The end of the regular legislative session on Wednesday night marked the end of the road, at least for this year, for anything not on Gov. Mike Dunleavy’s call for the special session that started on Thursday. That includes two worker-focused measures that would have paid parents on unemployment a per-child boost and provided essential workers and laid off workers with tuition assistance for college or job training.
Legislators won’t be able to advance either measure during the 30-day special session, which is largely focused on passing the state’s operating budget, but at least one worker-focused measure is still alive in the budget. Through an amendment on the Senate floor, the budget contains a proposal to pay up to a $1,200 return-to-work bonus for people on unemployment as of May 19 (the day the amendment was approved) and stay on the job for a month.

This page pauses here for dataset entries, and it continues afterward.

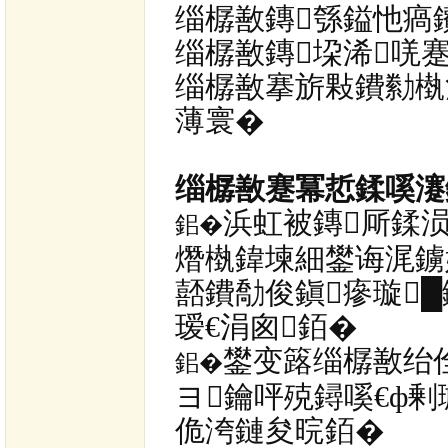
缁樼敾鏄綔鎰忚瘑
缁樼敾鏄垜浠唴
缁樼敾搴旂敤鐨勬槸涓
薄寰�
缁樼敾蹇冪悊鍒嗘瀽
浜虹被鏄厛鍒
鈻�
熸槸鍏堜細鐢诲浘鐪
嚭鐨勪俊鎭瘮璇
瑷€涓囪銆�
鐢变簬缁樼敾绐
鈻�
ヨ鑰呯殑鐞嗘€ф
佹洿鏈夋晥銆�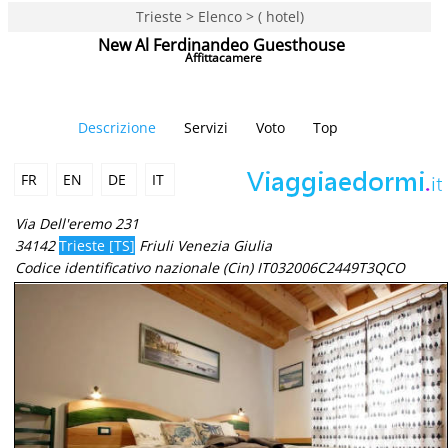
Trieste > Elenco > ( hotel)
New Al Ferdinandeo Guesthouse
Affittacamere
Descrizione
Servizi
Voto
Top
FR
EN
DE
IT
Via Dell'eremo 231
34142
Trieste [TS]
Friuli Venezia Giulia
Codice identificativo nazionale (Cin) IT032006C2449T3QCO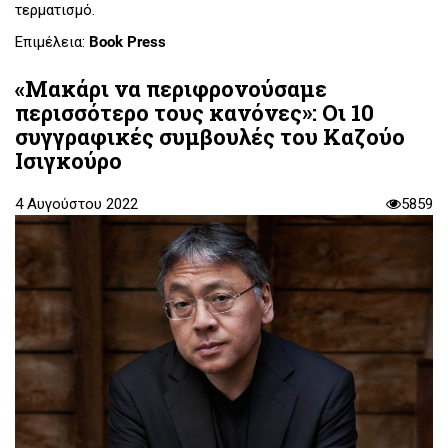
τερματισμό.
Επιμέλεια:
Book Press
«Μακάρι να περιφρονούσαμε
περισσότερο τους κανόνες»: Οι 10
συγγραφικές συμβουλές του Καζούο
Ισιγκούρο
4 Αυγούστου 2022
5859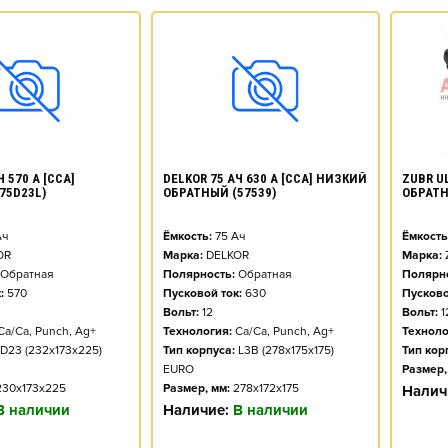
ZUBR UL
 570 А [CCA]
DELKOR 75 АЧ 630 А [CCA] НИЗКИЙ
ОБРАТ
75D23L)
ОБРАТНЫЙ (57539)
Ёмкость
ч
Ёмкость:
75
Ач
Марка:
OR
Марка:
DELKOR
Полярно
Обратная
Полярность:
Обратная
Пусково
:
570
Пусковой ток:
630
Вольт:
1
Вольт:
12
Техноло
Ca/Ca, Punch, Ag+
Технология:
Ca/Ca, Punch, Ag+
Тип кор
D23 (232x173x225)
Тип корпуса:
L3B (278x175x175)
Размер,
EURO
230x173x225
Размер, мм:
278x172x175
Налич
В наличии
Наличие:
В наличии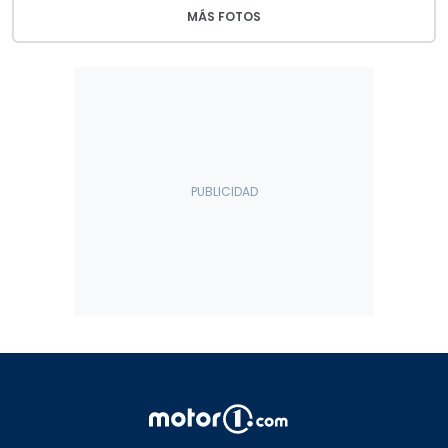
MÁS FOTOS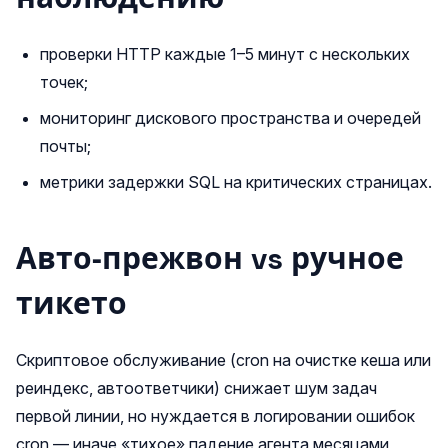
проверки HTTP каждые 1–5 минут с нескольких
точек;
мониторинг дискового пространства и очередей
почты;
метрики задержки SQL на критических страницах.
Авто‑прежвон vs ручное
тикето
Скриптовое обслуживание (cron на очистке кеша или
реиндекс, автоответчики) снижает шум задач
первой линии, но нуждается в логировании ошибок
cron — иначе «тихое» падение агента месяцами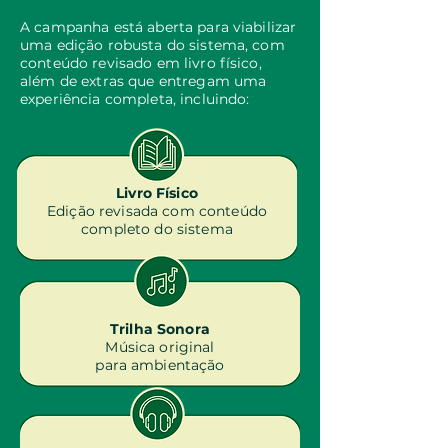
A campanha está aberta para viabilizar
uma edição robusta do sistema, com
conteúdo revisado em livro físico,
além de extras que entregam uma
experiência completa, incluindo:
Livro Físico
Edição revisada com conteúdo
completo do sistema
Trilha Sonora
Música original
para ambientação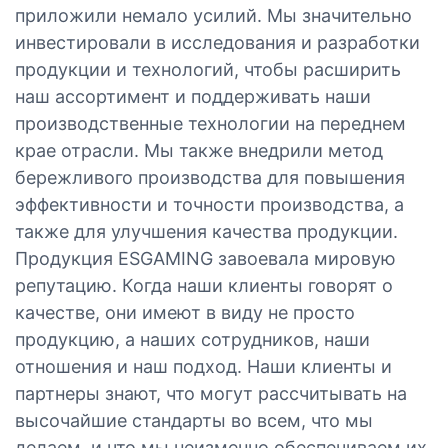
приложили немало усилий. Мы значительно
инвестировали в исследования и разработки
продукции и технологий, чтобы расширить
наш ассортимент и поддерживать наши
производственные технологии на переднем
крае отрасли. Мы также внедрили метод
бережливого производства для повышения
эффективности и точности производства, а
также для улучшения качества продукции.
Продукция ESGAMING завоевала мировую
репутацию. Когда наши клиенты говорят о
качестве, они имеют в виду не просто
продукцию, а наших сотрудников, наши
отношения и наш подход. Наши клиенты и
партнеры знают, что могут рассчитывать на
высочайшие стандарты во всем, что мы
делаем, и что мы неизменно обеспечиваем их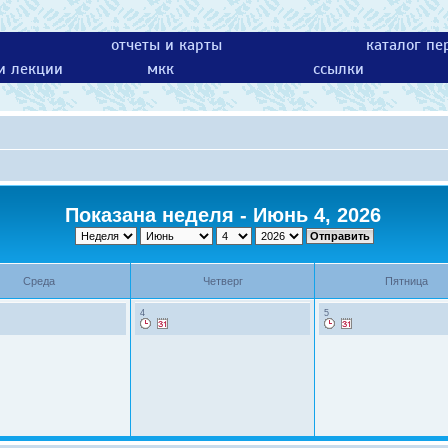
отчеты и карты
каталог пе
 и лекции
мкк
ссылки
Показана неделя - Июнь 4, 2026
Среда
Четверг
Пятница
4
5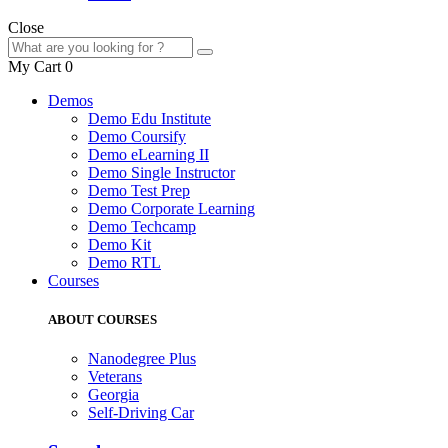
Close
My Cart
0
Demos
Demo Edu Institute
Demo Coursify
Demo eLearning II
Demo Single Instructor
Demo Test Prep
Demo Corporate Learning
Demo Techcamp
Demo Kit
Demo RTL
Courses
ABOUT COURSES
Nanodegree Plus
Veterans
Georgia
Self-Driving Car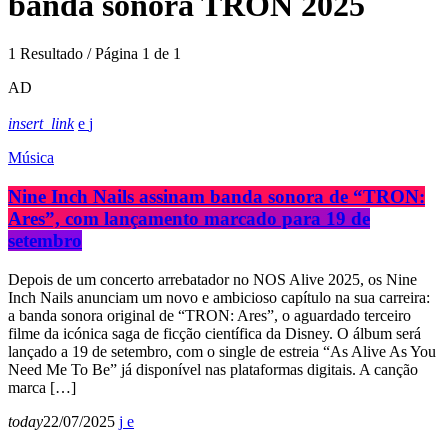
banda sonora TRON 2025
1 Resultado / Página 1 de 1
AD
insert_link
Música
Nine Inch Nails assinam banda sonora de “TRON:
Ares”, com lançamento marcado para 19 de
setembro
Depois de um concerto arrebatador no NOS Alive 2025, os Nine
Inch Nails anunciam um novo e ambicioso capítulo na sua carreira:
a banda sonora original de “TRON: Ares”, o aguardado terceiro
filme da icónica saga de ficção científica da Disney. O álbum será
lançado a 19 de setembro, com o single de estreia “As Alive As You
Need Me To Be” já disponível nas plataformas digitais. A canção
marca […]
today
22/07/2025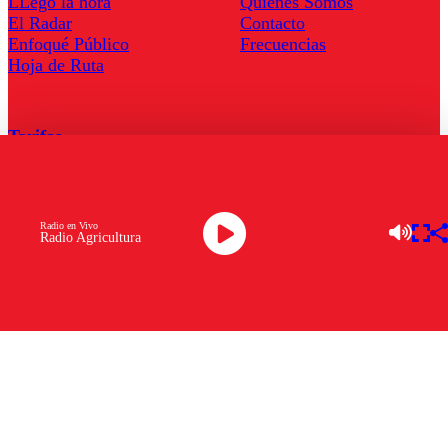
LLegó la hora
Quienes Somos
El Radar
Contacto
Enfoqué Público
Frecuencias
Hoja de Ruta
Tarifas
Comercial
Tarifas Servel Radio
Radio en Vivo
Radio Agricultura
Radio en Vivo
TV en Vivo
Descarga la APP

The measure, which was proposed by Anchorage Democratic Sen. Bill Wielechowski, would pay the $1,200 bonus to people taking a job and working at least 30 hours per week for one month. It would also pay a $600 bonus to people returning to work for between 20 and 30 hours a week for one month. It’s similar to a proposal in Montana.
“This is actually based on a number of, quite frankly, Republican proposals,” Wielechowski said during the debate on Wednesday. “What it does is what it says. If you’re on unemployment as of today—and I picked today because I don’t want people rushing to try to game the system—and you go back to work and you stay at work for four weeks, you get a $1,200 bonus. … I don’t care if it’s Republican or Democrat, I think it’s a good idea. It’s about getting Alaskans back to work and will help some people in the service industry who are struggling to get people back to work.”
The seeks a middle ground between progressive and conservative legislators who’ve clashed over the underlying causes of the labor shortage throughout the country as businesses try to hire up as the economy reopens from the pandemic. While conservatives have been quick to blame the federally funded $300 per week boost to unemployment for driving people to stay home rather than return to low-wage jobs, economists and pro-worker legislators have warned it’s more complicated and that other issues, such as the lack of affordable child care and living wages, should be taken into consideration.
The Dunleavy administration joined a growing group of Republican states to cut off the federal boost to unemployment three months earlier than provided by the feds. An attempt to reverse that through the budget failed on a 10-10 vote in the Senate.
While the effort to restore the federal unemployment boost failed, the measure to pay the return-to-work bonus passed unanimously.
The budget now heads to negotiations with the House. Because the return-to-work bonus measure was not included in the House version of the budget, it will be one of the many items up for changes but would be likely to survive.
Premium Pay proposal
The House Finance Committee held an overview of the federal American Rescue Plan Act at its Thursday hearing. Though the meeting was largely an update on the evolving federal guidance for how the funds can be used, it did include a mention of the federal legislation’s inclusion of the Premium Pay program. The program would allow the state to create a grant program that businesses could apply for in order to boost pay for employees up to about $13 per hour. There’s no such proposal currently in front of the Legislature, but it could find traction as legislators consider spending plans for the federal funds.